According to Ancient Egyptian legends, the Land of Punt was a mysterious kingdom covered in tropical vegetation, inhabited by exotic animals and rich in treasures, including gold, gemstones, frankincense and myrrh. Modern archaeological evidence suggests that Punt was more than just a legend, but for over 150 years, Punt has been a geographic mystery as nobody could pinpoint its exact location.
In 1858, French archaeologist Auguste Ferdinand François Mariette interpreted a stone relief discovered in the temple of Deir el-Bahari, the mortuary temple build for the famous Queen Hatshepsut, as a realistic depiction of an expedition by ship to the remote Land of Punt. Based on the display of exotic animals and plants, like leopards, apes, giraffes and myrrh trees, some researchers argued that Punt was located somewhere in East Africa or maybe even on the Arabian Peninsula.

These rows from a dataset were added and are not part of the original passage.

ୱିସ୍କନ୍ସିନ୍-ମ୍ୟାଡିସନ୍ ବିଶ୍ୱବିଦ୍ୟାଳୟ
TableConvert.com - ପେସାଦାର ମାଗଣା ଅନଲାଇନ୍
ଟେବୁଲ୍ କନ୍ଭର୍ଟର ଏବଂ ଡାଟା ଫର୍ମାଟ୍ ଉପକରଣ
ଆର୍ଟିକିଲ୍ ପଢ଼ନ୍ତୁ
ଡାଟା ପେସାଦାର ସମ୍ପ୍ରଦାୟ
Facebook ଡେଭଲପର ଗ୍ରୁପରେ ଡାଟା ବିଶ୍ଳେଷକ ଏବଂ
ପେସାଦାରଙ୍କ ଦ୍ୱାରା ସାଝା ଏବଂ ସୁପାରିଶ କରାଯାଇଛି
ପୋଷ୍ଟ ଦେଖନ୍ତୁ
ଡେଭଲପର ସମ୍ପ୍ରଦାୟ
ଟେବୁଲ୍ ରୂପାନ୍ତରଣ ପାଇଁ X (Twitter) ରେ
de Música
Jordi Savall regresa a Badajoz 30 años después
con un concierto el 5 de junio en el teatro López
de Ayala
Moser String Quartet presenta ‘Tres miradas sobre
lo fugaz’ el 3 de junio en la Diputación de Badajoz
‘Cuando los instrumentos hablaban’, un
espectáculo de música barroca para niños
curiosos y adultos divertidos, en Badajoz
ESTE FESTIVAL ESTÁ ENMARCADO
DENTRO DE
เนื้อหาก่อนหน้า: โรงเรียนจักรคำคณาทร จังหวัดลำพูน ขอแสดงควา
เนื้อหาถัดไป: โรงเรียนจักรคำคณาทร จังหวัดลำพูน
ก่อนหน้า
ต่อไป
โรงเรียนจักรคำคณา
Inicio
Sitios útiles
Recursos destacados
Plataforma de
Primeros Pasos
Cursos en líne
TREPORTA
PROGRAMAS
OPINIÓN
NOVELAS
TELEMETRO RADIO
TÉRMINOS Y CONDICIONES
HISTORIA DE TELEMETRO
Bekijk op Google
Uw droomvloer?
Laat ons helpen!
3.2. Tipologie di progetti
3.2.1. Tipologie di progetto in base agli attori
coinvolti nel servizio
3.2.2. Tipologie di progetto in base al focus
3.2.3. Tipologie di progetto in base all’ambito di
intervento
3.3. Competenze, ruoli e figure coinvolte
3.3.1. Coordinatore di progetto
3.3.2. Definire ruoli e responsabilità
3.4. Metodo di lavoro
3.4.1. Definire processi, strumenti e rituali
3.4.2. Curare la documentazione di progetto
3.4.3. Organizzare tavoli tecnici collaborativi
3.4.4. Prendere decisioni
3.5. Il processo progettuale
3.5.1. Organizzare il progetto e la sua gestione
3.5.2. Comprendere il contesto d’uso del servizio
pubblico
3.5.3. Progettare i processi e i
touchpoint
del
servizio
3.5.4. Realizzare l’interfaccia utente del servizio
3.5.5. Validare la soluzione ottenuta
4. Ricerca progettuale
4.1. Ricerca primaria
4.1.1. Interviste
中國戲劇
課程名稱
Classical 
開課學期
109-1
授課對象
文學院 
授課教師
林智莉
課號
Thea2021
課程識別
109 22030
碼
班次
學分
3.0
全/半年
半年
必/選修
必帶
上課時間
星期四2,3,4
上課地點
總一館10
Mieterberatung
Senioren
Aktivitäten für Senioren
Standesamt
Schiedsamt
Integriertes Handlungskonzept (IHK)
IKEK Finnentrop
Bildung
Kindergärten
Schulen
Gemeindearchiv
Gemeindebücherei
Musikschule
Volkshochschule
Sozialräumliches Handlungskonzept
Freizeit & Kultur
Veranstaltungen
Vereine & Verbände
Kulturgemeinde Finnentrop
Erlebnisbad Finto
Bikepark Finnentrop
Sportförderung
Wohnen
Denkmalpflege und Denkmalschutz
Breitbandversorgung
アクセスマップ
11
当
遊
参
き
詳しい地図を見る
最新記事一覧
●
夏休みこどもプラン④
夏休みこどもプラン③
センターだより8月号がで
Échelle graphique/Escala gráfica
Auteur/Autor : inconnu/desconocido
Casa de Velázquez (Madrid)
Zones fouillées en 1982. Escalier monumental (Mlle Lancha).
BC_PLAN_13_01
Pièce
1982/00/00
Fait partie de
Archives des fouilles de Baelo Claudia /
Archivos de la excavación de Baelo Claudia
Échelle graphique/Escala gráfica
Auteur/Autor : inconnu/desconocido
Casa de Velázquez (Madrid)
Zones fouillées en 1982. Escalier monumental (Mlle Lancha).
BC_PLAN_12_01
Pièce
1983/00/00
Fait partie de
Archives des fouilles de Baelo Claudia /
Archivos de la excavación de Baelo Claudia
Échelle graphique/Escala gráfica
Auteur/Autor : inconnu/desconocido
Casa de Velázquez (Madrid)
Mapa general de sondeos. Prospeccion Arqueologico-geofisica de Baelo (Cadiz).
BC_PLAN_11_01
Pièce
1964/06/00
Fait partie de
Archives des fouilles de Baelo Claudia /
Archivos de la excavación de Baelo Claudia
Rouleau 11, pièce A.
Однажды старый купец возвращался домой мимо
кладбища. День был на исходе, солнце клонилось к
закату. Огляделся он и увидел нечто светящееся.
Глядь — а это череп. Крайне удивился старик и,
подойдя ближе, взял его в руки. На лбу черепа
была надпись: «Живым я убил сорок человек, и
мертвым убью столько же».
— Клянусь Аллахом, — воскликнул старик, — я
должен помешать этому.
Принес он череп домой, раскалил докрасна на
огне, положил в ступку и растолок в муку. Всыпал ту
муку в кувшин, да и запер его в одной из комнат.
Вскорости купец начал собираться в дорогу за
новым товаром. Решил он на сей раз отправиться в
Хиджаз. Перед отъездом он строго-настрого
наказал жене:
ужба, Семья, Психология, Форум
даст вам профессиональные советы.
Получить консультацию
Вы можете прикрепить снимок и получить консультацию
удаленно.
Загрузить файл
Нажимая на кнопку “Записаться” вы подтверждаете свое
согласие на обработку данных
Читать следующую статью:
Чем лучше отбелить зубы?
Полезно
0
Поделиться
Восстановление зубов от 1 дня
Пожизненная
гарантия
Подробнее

The Egyptians first began to travel to Punt about 4500 years ago and continued to do so for more than 1000 years. But although written records and artworks list the many products the Egyptians brought back from Punt – precious resins, metals like gold, silver and electrum, tropical wood, exotic plants and even living animals – scientists have found little hard evidence of these goods in the archaeological record.
In a 2020 study Nathaniel Dominy, a primatologist at Dartmouth College, and colleagues analyzed chemical traces of a baboon skull hosted in the collection of the British Museum, providing direct evidence that the living animal was brought back to Egypt from Punt.
The remains belong to a hamadryas baboon discovered by 19th-century archaeologists in the ancient Egyptian city of Thebes. This primate is not native to Egypt, but based on the Deir el-Bahari relief, showing baboons climbing around on the returning ship, this species actually lived in Punt. The hamadryas baboon (Papio hamadryas) is a species of baboon native to the Horn of Africa and the southwestern tip of the Arabian Peninsula.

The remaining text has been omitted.